To illustrate the operation of our work on a real-world task, we now consider automated service customization and semantic translation within the context of procuring a loan. One possible decomposition of the task involves a BPWS4J loan-finding process that retrieves a credit report from an assessor, and passes it to a lender service for approval, returning a LoanResult to the user. Assume that the user has recently moved to California, USA from the United Kingdom, so that the only potential credit-reporting agency is based in the UK. This credit assessor produces credit reports of class UKCreditReport. BPWS4J must then invoke a service that inputs a UKCreditReport and outputs a LoanResult. Assume further that the user must get a loan from a US lender and, moreover, wishes to borrow from a California-based lender (to take advantage of in-state tax incentives). The SDS may locate a CA-based lender using automated customization, but if the only such lender available requires a USCreditReport as an input the SDS would fail to discover an appropriate lender. The BPWS4J process would report that the request could not be completed.

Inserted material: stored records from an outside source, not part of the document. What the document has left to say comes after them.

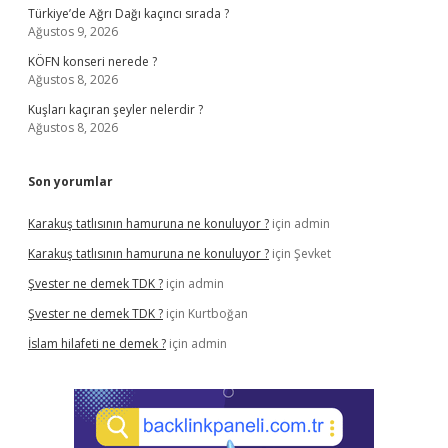
Türkiye’de Ağrı Dağı kaçıncı sırada ?
Ağustos 9, 2026
KÖFN konseri nerede ?
Ağustos 8, 2026
Kuşları kaçıran şeyler nelerdir ?
Ağustos 8, 2026
Son yorumlar
Karakuş tatlısının hamuruna ne konuluyor ?
için
admin
Karakuş tatlısının hamuruna ne konuluyor ?
için
Şevket
Şvester ne demek TDK ?
için
admin
Şvester ne demek TDK ?
için
Kurtboğan
İslam hilafeti ne demek ?
için
admin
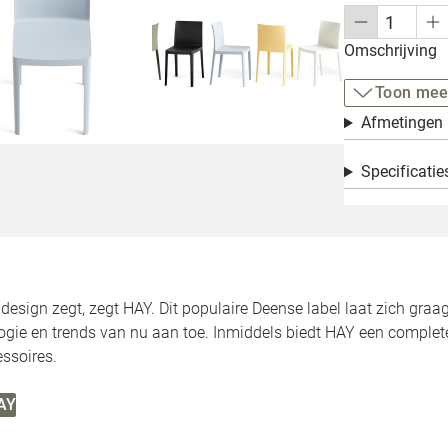
Omschrijving
Toon mee
Afmetingen
Specificatie
esign zegt, zegt HAY. Dit populaire Deense label laat zich graa
ogie en trends van nu aan toe. Inmiddels biedt HAY een complete
ssoires.
HAY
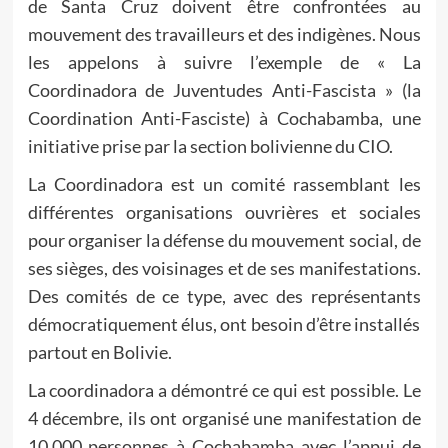
de Santa Cruz doivent être confrontées au
mouvement des travailleurs et des indigènes. Nous
les appelons à suivre l’exemple de « La
Coordinadora de Juventudes Anti-Fascista » (la
Coordination Anti-Fasciste) à Cochabamba, une
initiative prise par la section bolivienne du CIO.
La Coordinadora est un comité rassemblant les
différentes organisations ouvrières et sociales
pour organiser la défense du mouvement social, de
ses sièges, des voisinages et de ses manifestations.
Des comités de ce type, avec des représentants
démocratiquement élus, ont besoin d’être installés
partout en Bolivie.
La coordinadora a démontré ce qui est possible. Le
4 décembre, ils ont organisé une manifestation de
10.000 personnes à Cochabamba avec l’appui de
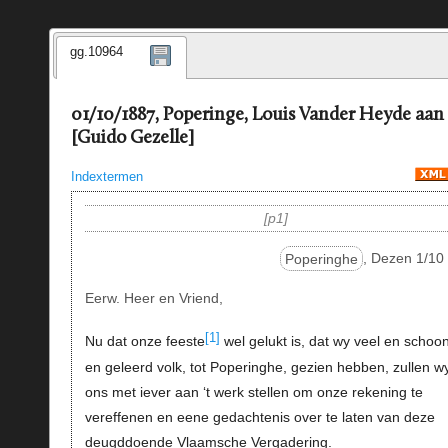
gg.10964
01/10/1887, Poperinge, Louis Vander Heyde aan
[Guido Gezelle]
Indextermen
p1
Poperinghe
, Dezen 1/10
Eerw. Heer en Vriend,
[1]
Nu dat onze feeste
wel gelukt is, dat wy veel en schoo
en geleerd volk, tot Poperinghe, gezien hebben, zullen w
ons met iever aan ‘t werk stellen om onze rekening te
vereffenen en eene gedachtenis over te laten van deze
deugddoende Vlaamsche Vergadering.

With semantic translation, the user's request becomes satisfiable. We introduce into the DAML-S KB the profile for a DateTranslator service that translates between USCreditReport and UKCreditReport classes. Assume that this service implements a semantic translation axiom that, for simplicity, properly declares that the credit reports are identical except that the US version represents dates as MM/DD/YYYY, while the UK version uses DD/MM/YYYY. Since the DateTranslator service requires a UKCreditReport as an input, and the SDS has one available, the algorithm adds the DateTranslator to the chain. The service chain (assessor->DateTranslator->lender) now consumes a UKCreditReport and produces a LoanResult as desired by the BPWS4J process. The SDS executes the service chain and returns the LoanResult to BPWS4J.


Seamless interoperability among networked programs and devices is critical for Web services to provide an infrastructure for the vision of ubiquitous computing. Towards this end, we developed software that extends industrial machinery with Semantic Web technology to enable automated service discovery, customization, and semantic translation.


  1. Berners-Lee, T., Hendler, J., Lassila, O. The Semantic Web, Scientific American, May, 2001.
  2. Curbera, F., Goland, Y., Klein, J., Leymann, F., Roller, D., Thatte, S., Weerawarana, S. Business Process Execution Language for Web Services.
  3. DAML Services Coalition. DAML-S versions 0.5, 0.6 and 0.7.
  4. Fikes, R., Hayes, P., Horrocks, I. DAML Query Language, Abstract Specification, 2002.
  5. Fikes, R. and McGuinness, D. An Axiomatic Semantics for RDF, RDF-S, and DAML+OIL, Manuscript. March, 2001.
  6. Java Theorem Prover. http://www.ksl.Stanford.EDU/software/jtp/.
  7. McDermott, D., Burstein, M., and Smith, D. Overcoming ontology mismatches in transactions with self-describing agents. In Proc. Semantic Web Working Symposium, pages 285-302, 2001.
  8. Paolucci, M., Kawamura, T., Payne, T., and Sycara, K. Semantic Matching of Web Services Capabilities. To appear in Proceedings of the 1st International Semantic Web Conference (ISWC), 2002.